[Collected data]
^^^^^^^^

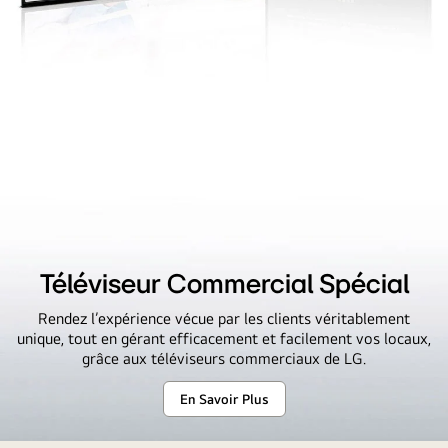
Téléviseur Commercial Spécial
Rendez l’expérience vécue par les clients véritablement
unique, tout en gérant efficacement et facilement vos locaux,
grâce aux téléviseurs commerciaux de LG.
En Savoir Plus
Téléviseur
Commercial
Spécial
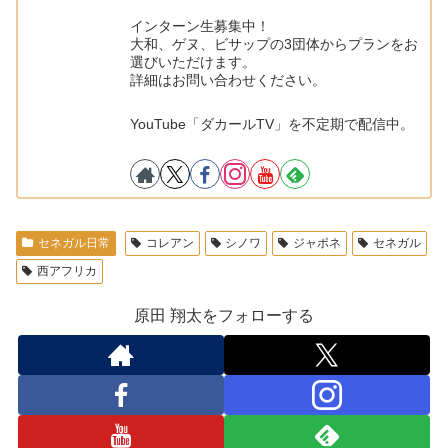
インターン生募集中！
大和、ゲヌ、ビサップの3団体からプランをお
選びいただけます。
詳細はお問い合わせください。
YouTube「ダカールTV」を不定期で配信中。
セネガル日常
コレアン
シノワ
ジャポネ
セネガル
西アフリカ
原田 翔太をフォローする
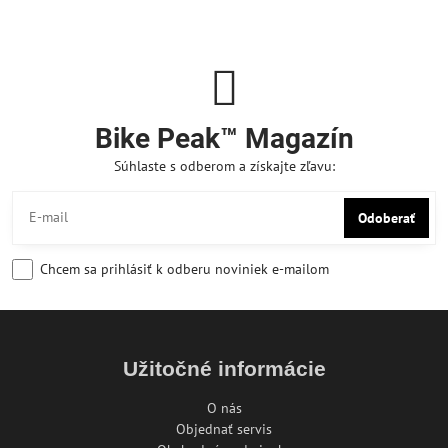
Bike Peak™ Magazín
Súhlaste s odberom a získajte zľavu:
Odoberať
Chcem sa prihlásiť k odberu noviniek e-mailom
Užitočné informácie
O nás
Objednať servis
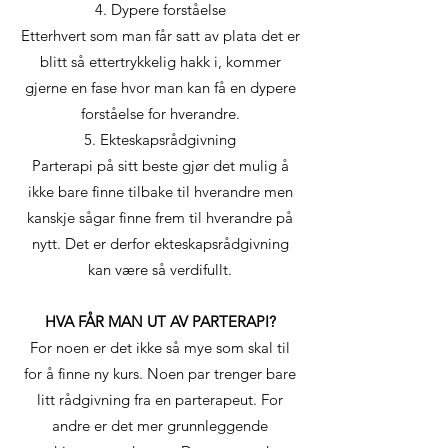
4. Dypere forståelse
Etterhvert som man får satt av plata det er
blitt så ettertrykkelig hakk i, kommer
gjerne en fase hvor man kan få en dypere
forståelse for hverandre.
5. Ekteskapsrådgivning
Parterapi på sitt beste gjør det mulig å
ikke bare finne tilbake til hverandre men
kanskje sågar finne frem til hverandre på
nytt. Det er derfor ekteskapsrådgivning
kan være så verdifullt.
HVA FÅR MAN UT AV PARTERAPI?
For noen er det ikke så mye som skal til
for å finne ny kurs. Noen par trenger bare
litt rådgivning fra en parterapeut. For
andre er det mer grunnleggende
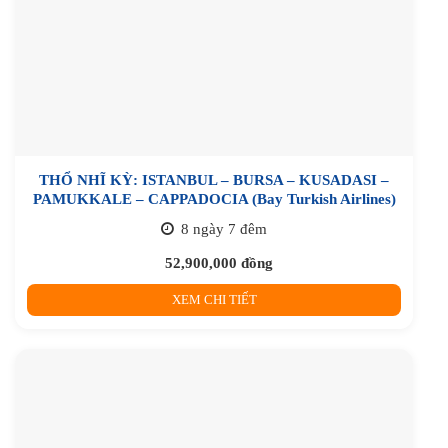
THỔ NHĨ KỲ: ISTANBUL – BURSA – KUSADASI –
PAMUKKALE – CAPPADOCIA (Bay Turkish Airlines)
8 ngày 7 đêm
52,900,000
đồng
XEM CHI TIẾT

^^^^^^^^

**TASK DIRECTIONS:**
Write the lines out again exactly, beginning at the one containing "blitt så ettertrykkelig hakk i, kommer" and ending with the last line of the entries, but without any pictures.

**OUTPUT BELOW:**
blitt så ettertrykkelig hakk i, kommer
gjerne en fase hvor man kan få en dypere
forståelse for hverandre.
5. Ekteskapsrådgivning
Parterapi på sitt beste gjør det mulig å
ikke bare finne tilbake til hverandre men
kanskje sågar finne frem til hverandre på
nytt. Det er derfor ekteskapsrådgivning
kan være så verdifullt.
HVA FÅR MAN UT AV PARTERAPI?
For noen er det ikke så mye som skal til
for å finne ny kurs. Noen par trenger bare
litt rådgivning fra en parterapeut. For
andre er det mer grunnleggende
THỔ NHĨ KỲ: ISTANBUL – BURSA – KUSADASI –
PAMUKKALE – CAPPADOCIA (Bay Turkish Airlines)
8 ngày 7 đêm
52,900,000
đồng
XEM CHI TIẾT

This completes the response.